Considérant ce qui suit :
1. Aux termes de l'article R. 222-1 du code de justice administrative : « (…) les présidents de formation de jugement des tribunaux (…) peuvent, par ordonnance : 4º Rejeter les requêtes manifestement irrecevables, lorsque la juridiction n'est pas tenue d'inviter leur auteur à les régulariser ou qu'elles n'ont pas été régularisées à l'expiration du délai imparti par une demande en ce sens ; (…) ».
2. Aux termes de l’article R. 421-1 du code de justice administrative : « La juridiction ne peut être saisie que par voie de recours formé contre une décision, et ce, dans les deux mois à partir de la notification ou de la publication de la décision attaquée. / Lorsque la requête tend au paiement d'une somme d'argent, elle n'est recevable qu'après l'intervention de la décision prise par l'administration sur une demande préalablement formée devant elle. / (…) ».

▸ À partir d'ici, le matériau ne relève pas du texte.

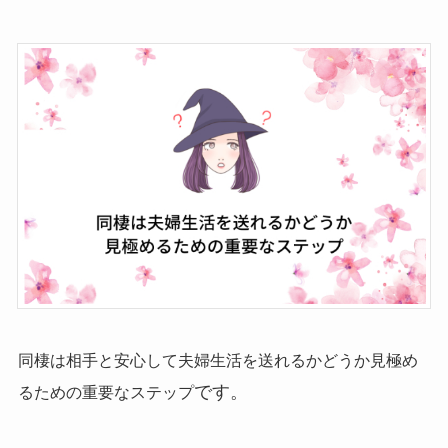
同棲は相手と安心して夫婦生活を送れるかどうか見極め
です。
るための重要なステップ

3. Mme B... n’est pas recevable à demander l’annulation du courrier du 15 juillet 2025, qui est un acte préparatoire dépourvu de tout caractère décisoire et qui ne lui fait donc pas grief par lui-même. Par suite, sa requête, qui est manifestement irrecevable, doit être rejetée en application des dispositions précitées du 4° de l’article R. 222-1 du code de justice administrative.
O R D O N N E :
Article 1er : La requête de Mme B... est rejetée.
Article 2 : La présente ordonnance sera notifiée à Mme A... B....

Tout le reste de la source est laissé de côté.